Called This is a Door, the work was developed by Reid (playwright, director and academic, whose play The Joy of Text was produced by the MTC last year) along with artist Sayraphim Lothian and comedian Ben McKenzie. It was inspired by a workshop that Reid and Lothian attended last year led by UK-based theatre producer Tassos Stevens, director of Coney, a self-described “agency of adventure making live interactive cross-platform play.” The company devises theatre pieces that involve or completely rely upon audience participation, such as the Art Heist piece produced for the Tate Britain, in which players set out to rob an art gallery. Amongst many other amazing interactive projects, Reid, with Coney, created an alternative reality game for the London Games Festival, in which teams of participants were filmed staging strange and wonderful acts around the streets of central London.

At Stevens’ workshop, Reid and Lothian had their eyes opened to the possibilities that games and play hold for theatre and public art. With a shared background in role playing games, they were already attuned to the joy of immersive and interactive play, and had once collaborated on a part-game theatre piece for Theatre in Decay (held at La Mama) called Bothary, but meeting Stevens gave the creative partners a fresh burst of inspiration.

“Games teach us so much about who we really are,” Reid explains. “The decisions we make in a game often reveal things about ourselves we didn’t realise. They also give us insights into how we might react in situations outside of our normal ambit.”

After Stevens’ workshop, Reid and Lothian began working with Ben McKenzie, an old friend who also had a background in games. One of the creators of Channel 31 variety show Planet Nerd, McKenzie plays Dungeon Master at the monthly improvised Dungeons and Dragons-inspired comedy show Dungeon Crawl, and is currently working as production manager for Freeplay Independent Games Festival. Together, the trio started exploring how games could be used to tell stories and communicate feelings and ideas.
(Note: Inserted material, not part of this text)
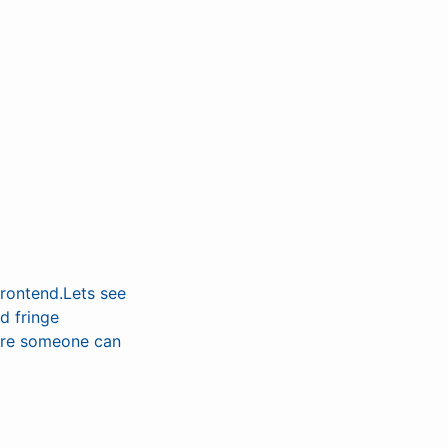
frontend.Lets see
d fringe
sure someone can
Reid also began to research the intersection of gameplay and theatre around the world, including the work of Professor Richard Schechner at the Tisch School of the Arts at New York University, who pioneered experimental performance techniques in the 1960s with The Performance Group (now widely known as The Wooster Group). He looked at the experimental works made at Geelong’s Mill Theatre Company in the 1980s, and revisited the theories of Brazillian theorist and producer Augusto Boal, whose Theatre of the Oppressed explored the possibilities for dialogue and interaction between audience and performer. Robert brought these ideas to the group, and together they played around with the idea of play.

This Is A Door came out of those experiments as a way to introduce people to the basics of social and pervasive games,” Robert says. Despite its cerebral underpinnings, the show is meant to be fun – so long as that’s what the audience desires.

“It’s a carnival. We’ve got a bunch of the pop-up play-testers to come in and be ‘game runners’ and there will be about twenty games on offer over the weekend. So you turn up, we ask what you feel like playing, teach you the rules and let you go. Ultimately, whether it’s a happy, funny game or dark and tense game is up to you and the people you’re playing with.” Once the audience members have had their fill of one game, they can move onto another, and then another, guided by the ever-watchful game runners.

“Our game runners have been learning about crowd management and responsible play. Play should always at some level be safe, and it’s usually no fun if it’s unfair. Our game runners will take care of that.  Of course, they’ve also learned the rules to a bunch of brand new games,” Reid explains.

As for the audience, all that is required is a bit of imagination and a sense of adventure, and perhaps a willingness to see games as a road to revelation. “[The audience will leave with] many stories that they were at the centre of, and hopefully some new friends,” Reid enthuses. “It’d be great if they left This is a Door with a new way to look at the world too, to look for the playful in the everyday, to see the clues and puzzles that surround them, to look for the rabbit holes that lead into the bigger stories happening all around.”

BY SIMONE UBALDI

This is a Door takes place at Theatre Works from Friday July 27 –  Sunday July 29.